DATA PROVIDED:

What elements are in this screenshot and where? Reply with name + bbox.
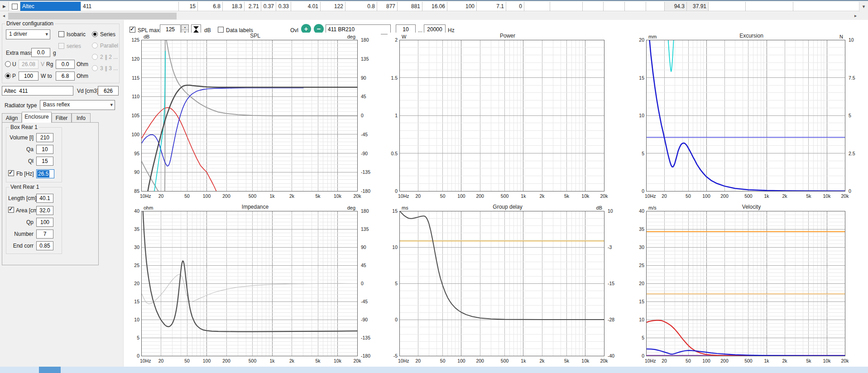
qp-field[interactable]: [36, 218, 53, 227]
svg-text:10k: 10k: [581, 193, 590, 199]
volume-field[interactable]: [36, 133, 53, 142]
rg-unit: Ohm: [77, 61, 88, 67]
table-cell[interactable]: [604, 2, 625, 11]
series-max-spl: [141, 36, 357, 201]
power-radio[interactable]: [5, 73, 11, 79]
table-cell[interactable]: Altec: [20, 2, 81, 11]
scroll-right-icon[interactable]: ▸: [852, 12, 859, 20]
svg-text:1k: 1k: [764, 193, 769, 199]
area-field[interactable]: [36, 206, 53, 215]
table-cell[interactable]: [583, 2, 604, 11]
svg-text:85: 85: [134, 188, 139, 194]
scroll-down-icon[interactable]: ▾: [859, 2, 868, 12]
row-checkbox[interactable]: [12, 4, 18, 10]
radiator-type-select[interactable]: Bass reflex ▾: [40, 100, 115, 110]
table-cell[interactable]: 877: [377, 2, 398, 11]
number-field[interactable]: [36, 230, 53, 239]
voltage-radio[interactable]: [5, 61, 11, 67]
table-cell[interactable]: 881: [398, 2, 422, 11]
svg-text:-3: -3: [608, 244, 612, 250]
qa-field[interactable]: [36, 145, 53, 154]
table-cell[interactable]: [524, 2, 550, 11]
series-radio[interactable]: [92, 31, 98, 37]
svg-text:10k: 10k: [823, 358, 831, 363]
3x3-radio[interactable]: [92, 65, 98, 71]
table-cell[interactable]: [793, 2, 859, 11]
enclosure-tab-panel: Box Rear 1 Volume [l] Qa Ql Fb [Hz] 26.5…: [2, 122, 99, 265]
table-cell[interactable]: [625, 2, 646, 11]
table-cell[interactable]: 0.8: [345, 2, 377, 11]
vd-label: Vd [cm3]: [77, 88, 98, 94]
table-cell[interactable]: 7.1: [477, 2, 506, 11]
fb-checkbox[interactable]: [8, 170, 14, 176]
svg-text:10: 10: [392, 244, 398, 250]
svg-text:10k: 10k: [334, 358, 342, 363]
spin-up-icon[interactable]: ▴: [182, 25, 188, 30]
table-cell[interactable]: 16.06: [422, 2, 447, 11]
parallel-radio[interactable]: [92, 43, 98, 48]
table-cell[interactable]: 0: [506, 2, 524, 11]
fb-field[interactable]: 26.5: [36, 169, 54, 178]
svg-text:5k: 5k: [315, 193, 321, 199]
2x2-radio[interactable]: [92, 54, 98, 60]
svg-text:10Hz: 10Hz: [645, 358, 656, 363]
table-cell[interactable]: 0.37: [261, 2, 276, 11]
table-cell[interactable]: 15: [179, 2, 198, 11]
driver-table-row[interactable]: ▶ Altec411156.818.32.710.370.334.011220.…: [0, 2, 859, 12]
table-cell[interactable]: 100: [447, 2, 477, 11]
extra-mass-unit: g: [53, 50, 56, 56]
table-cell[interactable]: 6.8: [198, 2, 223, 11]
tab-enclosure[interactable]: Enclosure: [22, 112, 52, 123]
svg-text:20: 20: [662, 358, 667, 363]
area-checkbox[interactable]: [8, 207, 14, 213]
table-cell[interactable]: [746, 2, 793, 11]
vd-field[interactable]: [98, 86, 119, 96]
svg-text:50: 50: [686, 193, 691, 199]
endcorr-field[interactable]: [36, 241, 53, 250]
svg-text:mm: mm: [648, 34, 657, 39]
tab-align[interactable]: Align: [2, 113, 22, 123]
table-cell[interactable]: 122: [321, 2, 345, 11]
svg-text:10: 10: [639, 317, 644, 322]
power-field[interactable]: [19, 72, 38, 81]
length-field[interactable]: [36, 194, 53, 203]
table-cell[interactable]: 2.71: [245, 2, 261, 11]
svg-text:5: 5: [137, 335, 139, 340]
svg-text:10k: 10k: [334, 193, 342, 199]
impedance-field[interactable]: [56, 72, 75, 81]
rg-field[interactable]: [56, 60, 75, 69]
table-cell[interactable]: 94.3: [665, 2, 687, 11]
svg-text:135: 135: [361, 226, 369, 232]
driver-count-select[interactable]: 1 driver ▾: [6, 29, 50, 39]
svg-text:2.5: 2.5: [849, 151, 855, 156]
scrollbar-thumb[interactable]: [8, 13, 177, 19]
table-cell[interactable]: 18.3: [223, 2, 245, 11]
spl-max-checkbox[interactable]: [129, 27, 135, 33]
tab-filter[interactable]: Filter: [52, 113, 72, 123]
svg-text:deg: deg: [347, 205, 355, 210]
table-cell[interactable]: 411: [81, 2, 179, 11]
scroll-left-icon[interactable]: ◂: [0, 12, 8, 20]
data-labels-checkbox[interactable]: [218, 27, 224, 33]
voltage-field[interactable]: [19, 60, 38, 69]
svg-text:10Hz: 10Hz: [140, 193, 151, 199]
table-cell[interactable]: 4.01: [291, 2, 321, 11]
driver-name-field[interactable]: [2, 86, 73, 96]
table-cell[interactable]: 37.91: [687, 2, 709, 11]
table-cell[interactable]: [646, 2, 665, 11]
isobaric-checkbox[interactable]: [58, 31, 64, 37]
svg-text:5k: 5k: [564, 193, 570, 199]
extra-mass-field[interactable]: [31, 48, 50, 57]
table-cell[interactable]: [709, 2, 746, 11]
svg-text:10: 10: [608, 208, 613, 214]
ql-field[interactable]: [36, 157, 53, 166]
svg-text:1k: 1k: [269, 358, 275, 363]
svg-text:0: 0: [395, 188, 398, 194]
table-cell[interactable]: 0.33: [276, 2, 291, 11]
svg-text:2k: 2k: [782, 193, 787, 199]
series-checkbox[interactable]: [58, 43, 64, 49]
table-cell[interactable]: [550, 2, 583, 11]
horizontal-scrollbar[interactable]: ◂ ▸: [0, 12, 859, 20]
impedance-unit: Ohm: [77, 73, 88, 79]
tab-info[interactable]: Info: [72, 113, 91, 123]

PROBLEM TO SOLVE: Search the listing for the string "scrollbar". Copy each line where it turns up.

OUTPUT BELOW:
scrollbar-thumb[interactable]: [8, 13, 177, 19]
horizontal-scrollbar[interactable]: ◂ ▸: [0, 12, 859, 20]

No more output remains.